Pearl Harbor: navios atacados na II Guerra ajudam ciência climática
Dados científicos coletados durante o conflito ajudarão cientistas a compreender mudanças globais do clima

O ataque japonês à Base Aérea de Pearl Harbor é um dos momentos mais conhecidos da História Contemporânea e ajudou a delinear eventos que marcaram a II Guerra Mundial. Agora, mais de 80 anos depois do fatídico dia 7 de dezembro de 1941, dados meteorológicos de vários navios bombardeados por pilotos japoneses foram recuperados em uma verdadeira missão de resgate científico que ajudará os cientistas a compreender como o clima global mudou.
Em 1941, o ataque à frota estadunidense no Havaí culminou em muitas baixas humanas, além da destruição de embarcações como o USS Pennsylvania e o USS Tennessee. Apesar do impacto inicial, o serviço militar não podia parar. Assim, os oficiais da Marinha americana continuaram cumprindo tarefas básicas, o que incluía registros diários do clima.
Um artigo publicado hoje, 18, no periódico científico Geoscience Data Journal traz dados inéditos sobre esses registros. O trabalho envolveu os dados coletados por 19 navios da Marinha dos Estados Unidos entre 1941 e 1945. O esforço hercúleo de recuperação demorou pouco mais de um ano e envolveu o trabalho de cerca de 4.300 voluntários, que transcreveram mais de 28.000 imagens registradas em diários de bordo.
“Esses diários foram fotografados e usamos essas fotos para executar um projeto de resgate de dados no Zooniverse – portal de ciência cidadã operado pela Citizen Science Alliance que cadastra voluntários com interesse de contribuir em projetos científicos – para recuperar dados”, diz Praveen Teleti, professor da Universidade de Reading, na Inglaterra, e um dos idealizadores do projeto em entrevista a VEJA. “Esses documentos foram desclassificados pelo Arquivo Nacional dos Estados Unidos (NARA, na sigla em inglês) em 2017. Eles foram classificados e arquivados e felizmente estavam em bom estado”.

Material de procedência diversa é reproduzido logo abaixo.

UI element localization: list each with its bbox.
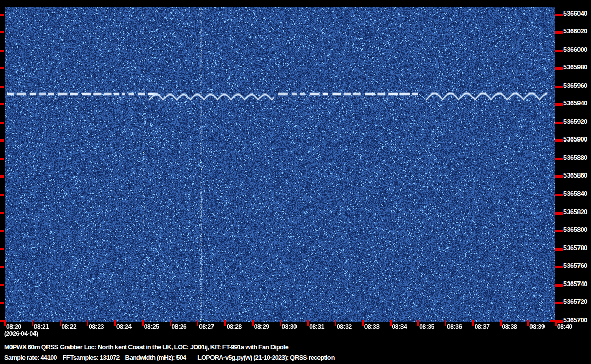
time-label: 08:34: [392, 324, 407, 331]
freq-tick-left: [0, 67, 4, 69]
freq-tick-left: [0, 14, 4, 16]
freq-tick-left: [0, 31, 4, 33]
time-tick: [307, 320, 309, 326]
freq-tick-right: [555, 230, 563, 232]
freq-tick-left: [0, 248, 4, 250]
time-label: 08:39: [529, 324, 545, 331]
time-tick: [527, 320, 529, 326]
time-label: 08:35: [419, 324, 434, 331]
freq-tick-left: [0, 122, 4, 124]
freq-label: 5366020: [563, 28, 587, 35]
freq-tick-left: [0, 86, 4, 88]
freq-label: 5365900: [563, 136, 587, 143]
time-label: 08:37: [475, 324, 490, 331]
time-tick: [362, 320, 364, 326]
freq-tick-left: [0, 103, 4, 105]
freq-tick-right: [555, 212, 563, 215]
time-tick: [60, 320, 61, 326]
freq-label: 5365960: [563, 83, 587, 89]
time-tick: [390, 320, 392, 326]
time-tick: [224, 320, 226, 326]
freq-tick-right: [555, 302, 563, 304]
freq-tick-right: [555, 248, 563, 251]
freq-tick-right: [555, 50, 563, 52]
qrss-grabber-screenshot: 5366040536602053660005365980536596053659…: [0, 0, 591, 364]
freq-label: 5365940: [563, 100, 587, 107]
freq-label: 5365800: [563, 227, 587, 233]
time-label: 08:29: [254, 324, 269, 331]
time-tick-corner: [550, 320, 557, 322]
freq-tick-left: [0, 158, 4, 160]
freq-label: 5366000: [563, 46, 587, 53]
freq-label: 5365820: [563, 209, 587, 216]
freq-label: 5365760: [563, 263, 587, 269]
freq-tick-right: [555, 194, 563, 196]
freq-tick-right: [555, 14, 563, 16]
freq-tick-right: [555, 139, 563, 142]
time-tick: [335, 320, 336, 326]
time-tick: [445, 320, 446, 326]
freq-tick-left: [0, 230, 4, 232]
freq-label: 5365880: [563, 155, 587, 161]
time-label: 08:31: [309, 324, 324, 331]
date-label: (2026-04-04): [4, 331, 38, 337]
time-tick: [252, 320, 254, 326]
time-tick: [114, 320, 116, 326]
freq-tick-right: [555, 284, 563, 287]
freq-label: 5365700: [563, 317, 587, 324]
freq-tick-left: [0, 175, 4, 178]
freq-tick-right: [555, 103, 563, 106]
freq-tick-right: [555, 175, 563, 178]
time-tick: [417, 320, 419, 326]
time-label: 08:36: [447, 324, 462, 331]
freq-tick-left: [0, 302, 4, 304]
freq-tick-left: [0, 194, 4, 196]
time-tick: [197, 320, 198, 326]
time-label: 08:23: [89, 324, 104, 331]
freq-tick-right: [555, 266, 563, 268]
spectrogram-canvas: [5, 7, 555, 322]
time-tick: [87, 320, 88, 326]
freq-label: 5365780: [563, 245, 587, 252]
freq-tick-left: [0, 50, 4, 52]
time-tick: [4, 320, 6, 326]
time-label: 08:26: [172, 324, 187, 331]
time-label: 08:33: [364, 324, 380, 331]
freq-label: 5365980: [563, 64, 587, 71]
time-tick: [280, 320, 281, 326]
freq-label: 5365860: [563, 172, 587, 179]
freq-tick-left: [0, 320, 4, 322]
time-label: 08:32: [337, 324, 352, 331]
freq-tick-left: [0, 266, 4, 268]
freq-label: 5366040: [563, 10, 587, 17]
time-tick: [32, 320, 33, 326]
freq-tick-left: [0, 212, 4, 214]
time-tick: [142, 320, 144, 326]
time-tick: [170, 320, 171, 326]
freq-tick-right: [555, 122, 563, 124]
time-label: 08:24: [116, 324, 132, 331]
time-label: 08:25: [144, 324, 159, 331]
freq-tick-left: [0, 284, 4, 286]
freq-tick-right: [555, 86, 563, 88]
freq-tick-right: [555, 31, 563, 34]
time-label: 08:38: [502, 324, 517, 331]
capture-settings-line: Sample rate: 44100 FFTsamples: 131072 Ba…: [4, 355, 335, 361]
freq-label: 5365740: [563, 281, 587, 288]
time-tick: [472, 320, 474, 326]
time-label: 08:22: [62, 324, 77, 331]
freq-label: 5365840: [563, 191, 587, 197]
freq-tick-right: [555, 67, 563, 70]
time-label: 08:27: [199, 324, 214, 331]
time-label: 08:28: [227, 324, 242, 331]
freq-tick-left: [0, 139, 4, 142]
freq-tick-right: [555, 158, 563, 160]
station-info-line: M0PWX 60m QRSS Grabber Loc: North kent C…: [4, 344, 288, 351]
time-tick: [500, 320, 502, 326]
time-label: 08:30: [282, 324, 297, 331]
freq-label: 5365920: [563, 119, 587, 125]
freq-label: 5365720: [563, 299, 587, 306]
time-label: 08:40: [557, 324, 572, 331]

Estudos anteriores já sugeriram que o período de guerra teve anos anormalmente quentes em algumas partes do mundo. Agora, os mais de 630.000 registros baseados em mais de 3 milhões de observações individuais poderão ajudar a mostrar se isso de fato aconteceu. “Foram extraídas informações meteorológicas e de data, hora, posição. Como não temos uma compreensão mais clara do clima passado em determinados momentos e locais onde não temos observações suficientes, este conjunto de dados nos ajudará a reconstruir o clima durante a Segunda Guerra Mundial”, afirma Teleti. “Estas novas observações, juntamente com os dados atuais, serão utilizadas para executar modelos climáticos, que resultarão em previsões muito precisas”.
As observações de navios de guerra foram as principais fontes de observações marinhas durante o período da Segunda Guerra, mas muitos registros foram destruídos como um ato de guerra, ou simplesmente esquecidos devido ao período de tempo em que foram considerados confidenciais.
O conjunto de dados recuperado revela como aquele contexto exigiu mudanças nas práticas de observação. Foram realizadas mais observações durante o dia do que durante a noite para reduzir a exposição aos navios inimigos e evitar serem detectados. “Foi um desafio pós-processar os dados corretamente para que pudessem ser utilizados no futuro”, lembra o pesquisador. Além disso, há pouco conhecimento sobre o clima do Indo-Pacífico e do Extremo Oriente durante a Segunda Guerra Mundial. Os dados resgatados ajudarão os cientistas a corrigir e preencher lacunas nos conjuntos de informações existentes e a garantir que possam compreender melhor como o clima global evoluiu desde o início do século XX.